Ahhh.  I had not considered that the 8 is really a 2.  I will see tomorrow.
What would the saddle and wheels have been on originally if not on this bike?


----------



## Iverider (Aug 5, 2019)

I’m not sure what’s wrong with the rims unless they should be G&J wood clinchers. They look fine to me. They should be “28 inch” which measure around 25” in diameter.


----------



## razinhellcustomz (Aug 5, 2019)

fordmike65 said:


> 1898 #26
> View attachment 1042000
> 
> 
> ...



Cool bike and tag. Ride on. Razin.


----------



## fordmike65 (Aug 5, 2019)

razinhellcustomz said:


> Cool bike and tag. Ride on. Razin.



Thanks!....but not riding anywhere yet. Just a display piece for now.


----------



## GiovanniLiCalsi (Aug 5, 2019)

Tedhils said:


> Ahhh.  I had not considered that the 8 is really a 2.  I will see tomorrow.
> What would the saddle and wheels have been on originally if not on this bike?

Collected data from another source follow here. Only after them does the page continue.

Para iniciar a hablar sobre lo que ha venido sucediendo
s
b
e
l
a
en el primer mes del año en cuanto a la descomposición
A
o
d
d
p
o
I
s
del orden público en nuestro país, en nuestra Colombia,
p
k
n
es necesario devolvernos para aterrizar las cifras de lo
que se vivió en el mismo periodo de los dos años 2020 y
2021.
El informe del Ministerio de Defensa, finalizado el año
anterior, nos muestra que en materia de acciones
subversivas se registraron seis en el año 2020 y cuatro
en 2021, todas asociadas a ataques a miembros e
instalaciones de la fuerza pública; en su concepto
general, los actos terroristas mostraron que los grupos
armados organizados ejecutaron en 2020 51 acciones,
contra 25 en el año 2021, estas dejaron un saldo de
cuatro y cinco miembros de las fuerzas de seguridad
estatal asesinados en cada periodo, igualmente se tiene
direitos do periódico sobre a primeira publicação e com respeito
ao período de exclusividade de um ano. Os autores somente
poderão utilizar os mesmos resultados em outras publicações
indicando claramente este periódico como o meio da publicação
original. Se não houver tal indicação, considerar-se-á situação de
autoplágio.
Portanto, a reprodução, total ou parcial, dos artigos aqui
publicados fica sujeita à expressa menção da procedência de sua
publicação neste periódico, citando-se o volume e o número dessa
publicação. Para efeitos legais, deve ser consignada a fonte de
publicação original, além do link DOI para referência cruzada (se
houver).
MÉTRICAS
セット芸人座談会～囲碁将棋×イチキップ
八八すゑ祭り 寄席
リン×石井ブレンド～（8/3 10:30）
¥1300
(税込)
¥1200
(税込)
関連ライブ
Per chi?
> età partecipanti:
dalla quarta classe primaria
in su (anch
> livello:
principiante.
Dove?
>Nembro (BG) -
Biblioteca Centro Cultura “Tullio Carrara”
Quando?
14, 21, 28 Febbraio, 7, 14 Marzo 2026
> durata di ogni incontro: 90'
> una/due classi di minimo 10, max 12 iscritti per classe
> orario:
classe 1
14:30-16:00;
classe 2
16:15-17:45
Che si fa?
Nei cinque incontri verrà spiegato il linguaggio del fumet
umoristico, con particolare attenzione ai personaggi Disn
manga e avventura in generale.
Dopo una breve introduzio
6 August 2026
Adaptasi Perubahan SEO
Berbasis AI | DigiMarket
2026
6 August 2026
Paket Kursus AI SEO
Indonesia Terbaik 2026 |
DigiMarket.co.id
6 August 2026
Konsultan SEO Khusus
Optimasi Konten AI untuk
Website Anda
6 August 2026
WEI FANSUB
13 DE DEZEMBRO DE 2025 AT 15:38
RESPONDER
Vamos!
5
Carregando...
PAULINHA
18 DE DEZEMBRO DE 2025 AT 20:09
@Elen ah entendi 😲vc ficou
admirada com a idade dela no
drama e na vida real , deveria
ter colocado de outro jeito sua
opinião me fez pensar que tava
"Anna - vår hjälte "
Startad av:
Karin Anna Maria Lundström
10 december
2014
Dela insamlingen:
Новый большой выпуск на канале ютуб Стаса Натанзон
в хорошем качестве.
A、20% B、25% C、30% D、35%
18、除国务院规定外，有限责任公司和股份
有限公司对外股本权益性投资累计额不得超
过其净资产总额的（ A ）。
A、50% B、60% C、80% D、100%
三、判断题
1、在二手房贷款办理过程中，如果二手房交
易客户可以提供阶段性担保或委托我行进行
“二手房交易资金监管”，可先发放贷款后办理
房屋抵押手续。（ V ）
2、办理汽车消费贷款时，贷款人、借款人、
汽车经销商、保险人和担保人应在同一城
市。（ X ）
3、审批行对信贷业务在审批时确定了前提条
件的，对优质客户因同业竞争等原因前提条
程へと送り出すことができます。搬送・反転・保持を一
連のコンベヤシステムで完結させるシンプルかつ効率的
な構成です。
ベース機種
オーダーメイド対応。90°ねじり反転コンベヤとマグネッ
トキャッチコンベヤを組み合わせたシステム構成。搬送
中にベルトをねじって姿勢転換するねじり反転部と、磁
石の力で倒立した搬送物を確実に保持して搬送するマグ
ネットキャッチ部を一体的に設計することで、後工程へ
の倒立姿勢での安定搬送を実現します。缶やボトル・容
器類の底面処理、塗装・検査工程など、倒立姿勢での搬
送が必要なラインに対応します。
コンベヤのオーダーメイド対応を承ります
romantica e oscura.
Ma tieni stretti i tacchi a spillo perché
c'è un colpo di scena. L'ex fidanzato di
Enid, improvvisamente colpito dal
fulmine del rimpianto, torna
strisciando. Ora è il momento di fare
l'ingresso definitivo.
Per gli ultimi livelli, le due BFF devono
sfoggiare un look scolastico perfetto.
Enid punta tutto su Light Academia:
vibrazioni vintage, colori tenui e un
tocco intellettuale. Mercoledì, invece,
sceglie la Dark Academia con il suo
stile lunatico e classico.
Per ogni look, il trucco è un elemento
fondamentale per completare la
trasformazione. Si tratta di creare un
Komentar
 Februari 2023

Here is an original Rambler saddle....


----------



## Rusty McNickel (Aug 13, 2019)

Tedhils said:


> Okay, you G&J gurus.  I am final turning my riding hobby into a collecting hobby.  But, I sure could use some help identifying this beauty.
> The badge looks like a model 86??  I can't find anything on that model.
> Any ideas on model and year?
> Thanks!
> ...



This model 26 is a 1899 as indicated by the seat stay design without alum caps. I can post saddle options for 1899 Ramblers tomorrow.


----------



## Rusty McNickel (Aug 18, 2019)

....saddle options. Sorry for the delay. Life gets in the way of bicycles.

The standard issue for the 26 in 1899 was their "Solid Base" saddle which was actually a Brown model C racing saddle.
As indicated in their '99 literature any of the their three saddles offered could be furnished on any model wheel.
The other two were the the "Anatomical 598" and the "Hygienic".

Attached is the 1899 lit page featuring all three. I will include in a following post photos of my Solid Base Brown "C" and a Hygienic. I do not have an Anatomical 598 to show you.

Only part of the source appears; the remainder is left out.